The Joint Commission has issued a Sentinel event alert regarding tubing misconnections, which continue to cause severe patient injury and death.
Tubes with different functions can easily be connected using luer connectors, or connections can be “rigged” (constructed) using adapters, tubing or catheters.
“This is why new ISO (International Organization for Standardization) tubing connector standards are being developed for manufacturers,” said the Joint Commission in its alert.
“Through an international consensus process, the standards are being developed, tested and approved to assure reliable designs and processes.”
The phased implementation of redesigned tubing connectors that are the result of these new ISO connector standards begins now.
“The Joint Commission urges health care organizations to be vigilant and begin planning for the upcoming period of transition, which will introduce changes and new risks into the health care environment,” warned the Joint Commissions.
Under the new ISO connector standards, small-bore (less than 8.5 mm inner diameter) connectors will be engineered to make it nearly impossible to connect one delivery system to another delivery system that serves a completely different function – for example, accidentally connecting a feeding administration set to a tracheostomy tube, or an intravenous (IV) tube to an epidural site.

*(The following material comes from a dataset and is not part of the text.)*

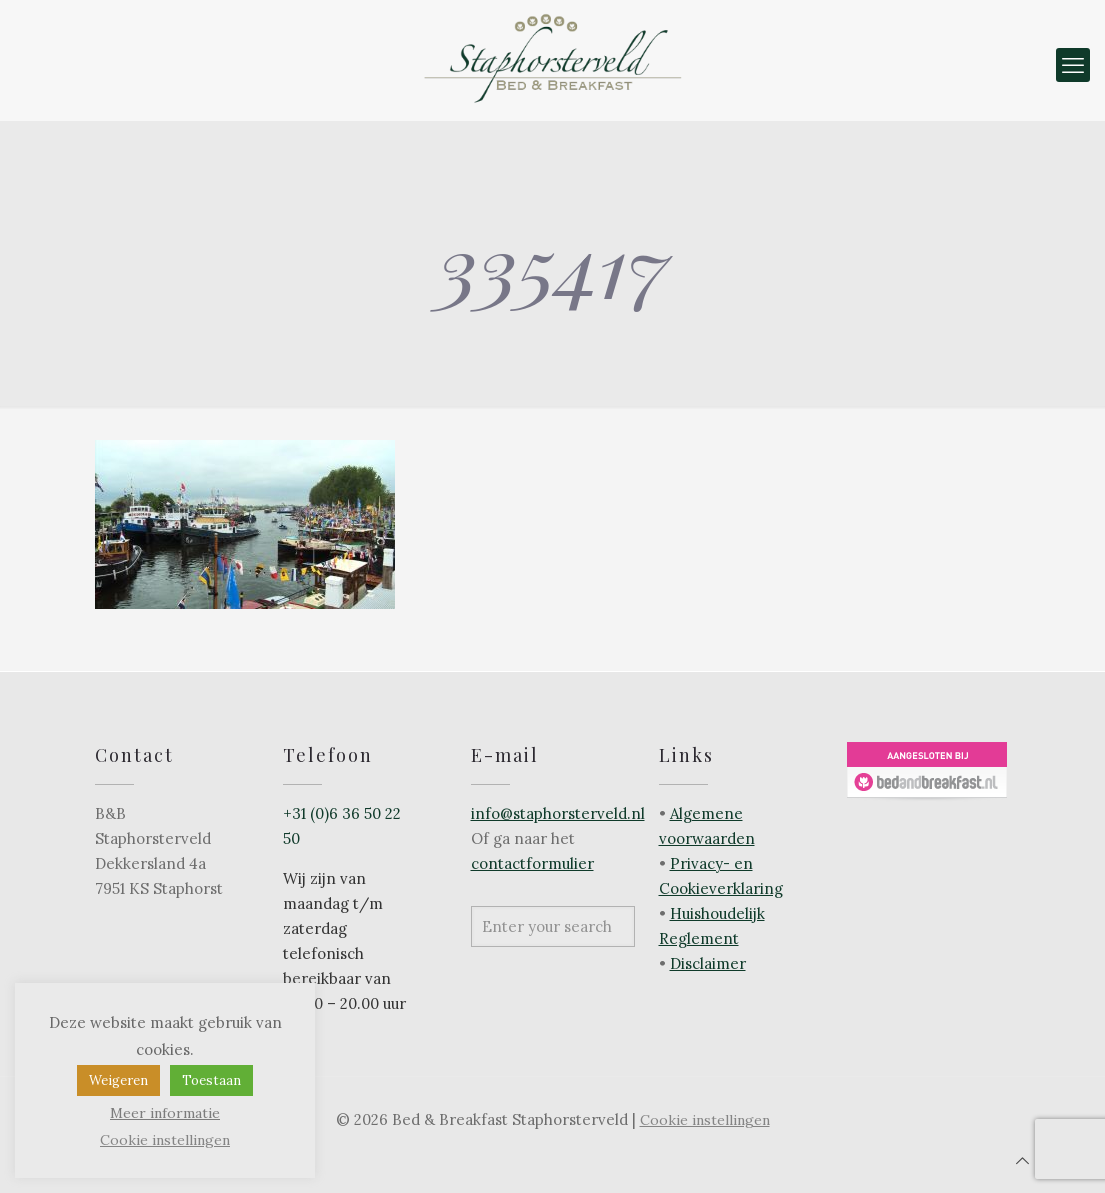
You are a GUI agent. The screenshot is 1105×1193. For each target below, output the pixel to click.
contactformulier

The first new ISO connector standard (ANSI/AAMI/ISO 80369-1) has been adopted and others are expected to be introduced and adopted through 2014 and 2015.
“Health care organizations should begin preparing for changes in connectors and do everything possible during the transitional period to avoid tubing misconnections,” said the Joint Commission. “The benefit of the transition is that, ultimately, the engineered solutions will make systems safer for all patients.”
The New York Times reported on the death of a fetus and expectant mother after a feeding tube was accidentally connected into the mother’s bloodstream. In 34 various publications, 116 other case studies were found involving misconnections directing enteral feeding solutions into IV lines. These adverse events resulted in 21 deaths.
“It is believed that tubing misconnections are underreported; adverse events related to tubing misconnections are sometimes not reported, especially when the mistake does not result in harm to the patient, and they are sometimes reported under another category, such as a medication error,” stated the Joint Commission.